Ce nouvel élément remplace les quarks hauts par leurs homologues plus lourds, les quarks charmés. Il s’inscrit dans une lignée de découvertes débutées dans les années 1950, lorsque des physiciens de Manchester identifièrent pour la première fois un membre de la famille de particules Ξ (xi).

Cette découverte constitue le premier résultat obtenu grâce au détecteur LHCb modernisé, un projet international ambitieux réunissant plus de 1000 scientifiques provenant de 20 pays.
Le professeur Chris Parkes, responsable du département de physique et d’astronomie de l’université de Manchester, a dirigé la collaboration internationale lors de l’installation et des premières opérations du détecteur modernisé. L’équipe LHCb de Manchester a conçu et fabriqué des composants clés, notamment des modules de détecteurs à pixels en silicium, assemblés dans le bâtiment Shuster de l’université. Ces détecteurs sont essentiels pour une reconstruction précise des désintégrations de particules, où le signal Ξcc+ a été identifié.
Le professeur Parkes a déclaré : « L’expérience de Rutherford avec une feuille d’or dans le sous-sol de Manchester a révolutionné notre compréhension de la matière, et la découverte d’aujourd’hui poursuit cette tradition en utilisant des technologies de pointe au CERN. Ces deux réalisations illustrent le potentiel de la recherche guidée par la curiosité ».
Le docteur Stefano De Capua de l’université de Manchester, qui a dirigé la fabrication des modules de détecteurs en silicium, a ajouté : « Le détecteur fonctionne comme une sorte de ‘camera’, enregistrant les particules générées par le LHC à 40 millions de fois par seconde. Il utilise une puce en silicium spécifiquement conçue, qui trouve également des applications en imagerie médicale ».
La particule Ξcc+ a été identifiée par le biais de sa désintégration en trois particules plus légères (Λc+ K- π+) lors de collisions proton-proton au LHC en 2024, durant la première année de fonctionnement complet de l’expérience modernisée LHCb. On a observé un pic clair d’environ 915 événements à une masse de 3619,97 MeV/c², correspondant aux attentes basées sur la particule jumelle Ξcc++ déjà découverte.
Cette observation clôt un débat qui persiste depuis plus de deux décennies, suite à une déclaration non confirmée concernant la détection de cette particule. Bien que celle-ci ait été captée par le détecteur LHCb à une masse incohérente avec cette première affirmation, elle correspond parfaitement aux attentes théoriques.
Points à retenir
- Découverte d’une nouvelle particule Ξcc+ au CERN par des chercheurs de Manchester.
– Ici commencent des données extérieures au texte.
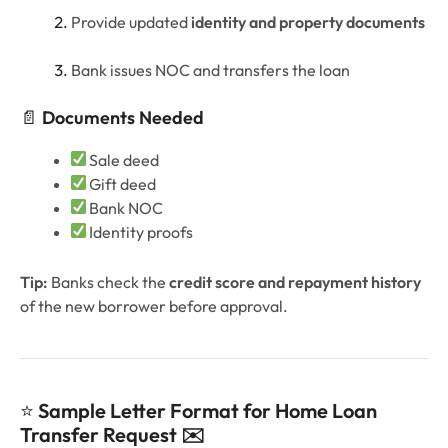
Provide updated
identity and property documents
Bank issues NOC and transfers the loan
📄
Documents Needed
Sale deed
Gift deed
Bank NOC
Identity proofs
Tip:
Banks check the
credit score and repayment history
of the new borrower before approval.
⭐
Sample Letter Format for Home Loan
Transfer Request ✉️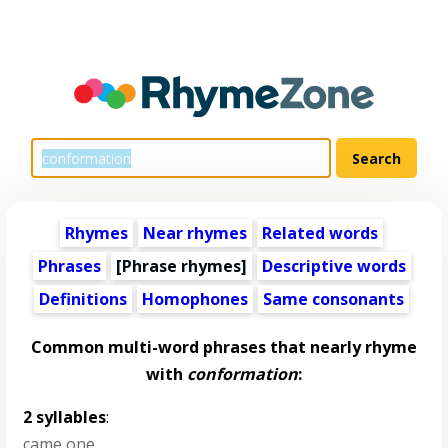
Rhymes
Near rhymes
Related words
Phrases
[Phrase rhymes]
Descriptive words
Definitions
Homophones
Same consonants
Common multi-word phrases that nearly rhyme
with
conformation
:
2 syllables
:
came one
,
- Cette particule contient deux quarks charmés et un quark étrange, la différenciant du proton classique.
- L’utilisation d’un détecteur LHCb modernisé a permis cette avancée significative.
- Participation d’une équipe internationale de scientifiques, soulignant la collaboration dans la recherche fondamentale.
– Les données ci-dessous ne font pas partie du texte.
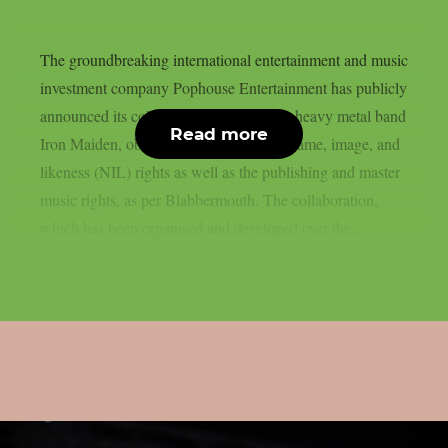
The groundbreaking international entertainment and music
investment company Pophouse Entertainment has publicly
announced its collaboration with British heavy metal band
Read more
Iron Maiden, obtaining a portion of the name, image, and
likeness (NIL) rights as well as the publishing and master
music rights, as per Blabbermouth. The collaboration,
which has been organised and developed over the...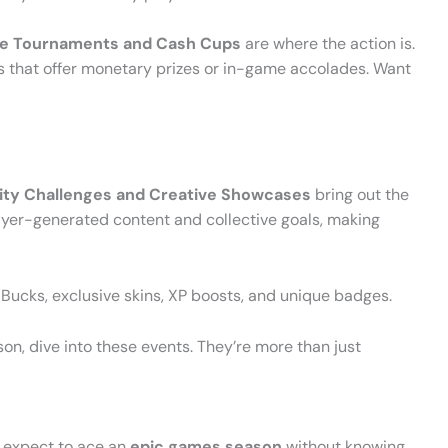
ve Tournaments and Cash Cups
are where the action is.
es that offer monetary prizes or in-game accolades. Want
y Challenges and Creative Showcases
bring out the
player-generated content and collective goals, making
Bucks, exclusive skins, XP boosts, and unique badges.
son, dive into these events. They’re more than just
t expect to ace an
epic games season
without knowing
- Ce travail s’inscrit dans un héritage de découvertes en physique des particules, initiées à Manchester.
En conclusion, il est fascinant de constater à quel point chaque découverte dans le domaine de la physique des particules peut redéfinir notre compréhension de l’univers. Je me demande souvent quelles seront les prochaines avancées qui pourraient émerger de cette recherche incessante. Chaque nouvelle particule ne représente pas seulement un élément de plus dans notre tableau de la matière, mais également un pas vers des réponses aux questions fondamentales qui habitent l’humanité. C’est avec un grand enthousiasme que j’attends les révélations futures qui pourraient nous venir de cette collaboration internationale et des technologies innovantes déployées au CERN.